▸ Work instruction: Give back every line of the data, transcribed exactly.

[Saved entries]
= = = =

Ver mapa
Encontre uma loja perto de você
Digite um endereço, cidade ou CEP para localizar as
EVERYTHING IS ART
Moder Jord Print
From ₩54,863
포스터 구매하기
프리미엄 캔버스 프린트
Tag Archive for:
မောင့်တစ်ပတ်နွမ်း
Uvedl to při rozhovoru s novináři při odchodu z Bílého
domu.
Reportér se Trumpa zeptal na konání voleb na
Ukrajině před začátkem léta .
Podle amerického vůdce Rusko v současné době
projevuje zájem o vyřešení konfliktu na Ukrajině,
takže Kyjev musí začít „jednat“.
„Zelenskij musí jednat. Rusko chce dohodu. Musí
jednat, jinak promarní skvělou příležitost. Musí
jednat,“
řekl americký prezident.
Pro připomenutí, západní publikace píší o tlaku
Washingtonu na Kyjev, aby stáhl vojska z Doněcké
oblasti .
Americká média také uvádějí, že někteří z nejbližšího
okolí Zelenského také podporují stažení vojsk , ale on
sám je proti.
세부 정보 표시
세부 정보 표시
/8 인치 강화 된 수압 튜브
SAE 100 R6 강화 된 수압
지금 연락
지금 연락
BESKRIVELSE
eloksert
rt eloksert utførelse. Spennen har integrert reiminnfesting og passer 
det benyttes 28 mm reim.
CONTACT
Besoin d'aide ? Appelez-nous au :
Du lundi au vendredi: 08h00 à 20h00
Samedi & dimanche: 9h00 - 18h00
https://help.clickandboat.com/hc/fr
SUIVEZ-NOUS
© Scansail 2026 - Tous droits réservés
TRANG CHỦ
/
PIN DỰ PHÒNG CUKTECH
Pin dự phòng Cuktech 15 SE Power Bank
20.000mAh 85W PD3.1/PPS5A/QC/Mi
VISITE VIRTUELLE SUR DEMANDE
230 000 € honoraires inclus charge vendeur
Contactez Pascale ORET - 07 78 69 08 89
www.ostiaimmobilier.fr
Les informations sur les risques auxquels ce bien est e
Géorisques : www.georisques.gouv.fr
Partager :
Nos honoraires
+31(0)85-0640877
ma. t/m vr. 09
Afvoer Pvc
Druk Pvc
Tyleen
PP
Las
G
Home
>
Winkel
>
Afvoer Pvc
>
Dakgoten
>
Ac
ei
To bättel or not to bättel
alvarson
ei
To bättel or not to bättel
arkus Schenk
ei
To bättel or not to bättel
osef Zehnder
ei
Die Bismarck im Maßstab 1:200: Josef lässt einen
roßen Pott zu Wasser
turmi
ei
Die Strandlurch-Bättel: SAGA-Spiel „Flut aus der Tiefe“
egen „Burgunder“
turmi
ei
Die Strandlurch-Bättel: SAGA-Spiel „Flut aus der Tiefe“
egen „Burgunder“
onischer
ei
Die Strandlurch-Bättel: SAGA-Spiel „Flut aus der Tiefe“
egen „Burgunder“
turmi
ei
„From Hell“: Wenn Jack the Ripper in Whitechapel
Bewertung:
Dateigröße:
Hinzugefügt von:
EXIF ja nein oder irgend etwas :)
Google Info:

= = = =

▸ Output for this task:
Ver mapa
Encontre uma loja perto de você
Digite um endereço, cidade ou CEP para localizar as
EVERYTHING IS ART
Moder Jord Print
From ₩54,863
포스터 구매하기
프리미엄 캔버스 프린트
Tag Archive for:
မောင့်တစ်ပတ်နွမ်း
Uvedl to při rozhovoru s novináři při odchodu z Bílého
domu.
Reportér se Trumpa zeptal na konání voleb na
Ukrajině před začátkem léta .
Podle amerického vůdce Rusko v současné době
projevuje zájem o vyřešení konfliktu na Ukrajině,
takže Kyjev musí začít „jednat“.
„Zelenskij musí jednat. Rusko chce dohodu. Musí
jednat, jinak promarní skvělou příležitost. Musí
jednat,“
řekl americký prezident.
Pro připomenutí, západní publikace píší o tlaku
Washingtonu na Kyjev, aby stáhl vojska z Doněcké
oblasti .
Americká média také uvádějí, že někteří z nejbližšího
okolí Zelenského také podporují stažení vojsk , ale on
sám je proti.
세부 정보 표시
세부 정보 표시
/8 인치 강화 된 수압 튜브
SAE 100 R6 강화 된 수압
지금 연락
지금 연락
BESKRIVELSE
eloksert
rt eloksert utførelse. Spennen har integrert reiminnfesting og passer 
det benyttes 28 mm reim.
CONTACT
Besoin d'aide ? Appelez-nous au :
Du lundi au vendredi: 08h00 à 20h00
Samedi & dimanche: 9h00 - 18h00
https://help.clickandboat.com/hc/fr
SUIVEZ-NOUS
© Scansail 2026 - Tous droits réservés
TRANG CHỦ
/
PIN DỰ PHÒNG CUKTECH
Pin dự phòng Cuktech 15 SE Power Bank
20.000mAh 85W PD3.1/PPS5A/QC/Mi
VISITE VIRTUELLE SUR DEMANDE
230 000 € honoraires inclus charge vendeur
Contactez Pascale ORET - 07 78 69 08 89
www.ostiaimmobilier.fr
Les informations sur les risques auxquels ce bien est e
Géorisques : www.georisques.gouv.fr
Partager :
Nos honoraires
+31(0)85-0640877
ma. t/m vr. 09
Afvoer Pvc
Druk Pvc
Tyleen
PP
Las
G
Home
>
Winkel
>
Afvoer Pvc
>
Dakgoten
>
Ac
ei
To bättel or not to bättel
alvarson
ei
To bättel or not to bättel
arkus Schenk
ei
To bättel or not to bättel
osef Zehnder
ei
Die Bismarck im Maßstab 1:200: Josef lässt einen
roßen Pott zu Wasser
turmi
ei
Die Strandlurch-Bättel: SAGA-Spiel „Flut aus der Tiefe“
egen „Burgunder“
turmi
ei
Die Strandlurch-Bättel: SAGA-Spiel „Flut aus der Tiefe“
egen „Burgunder“
onischer
ei
Die Strandlurch-Bättel: SAGA-Spiel „Flut aus der Tiefe“
egen „Burgunder“
turmi
ei
„From Hell“: Wenn Jack the Ripper in Whitechapel
Bewertung:
Dateigröße:
Hinzugefügt von:
EXIF ja nein oder irgend etwas :)
Google Info:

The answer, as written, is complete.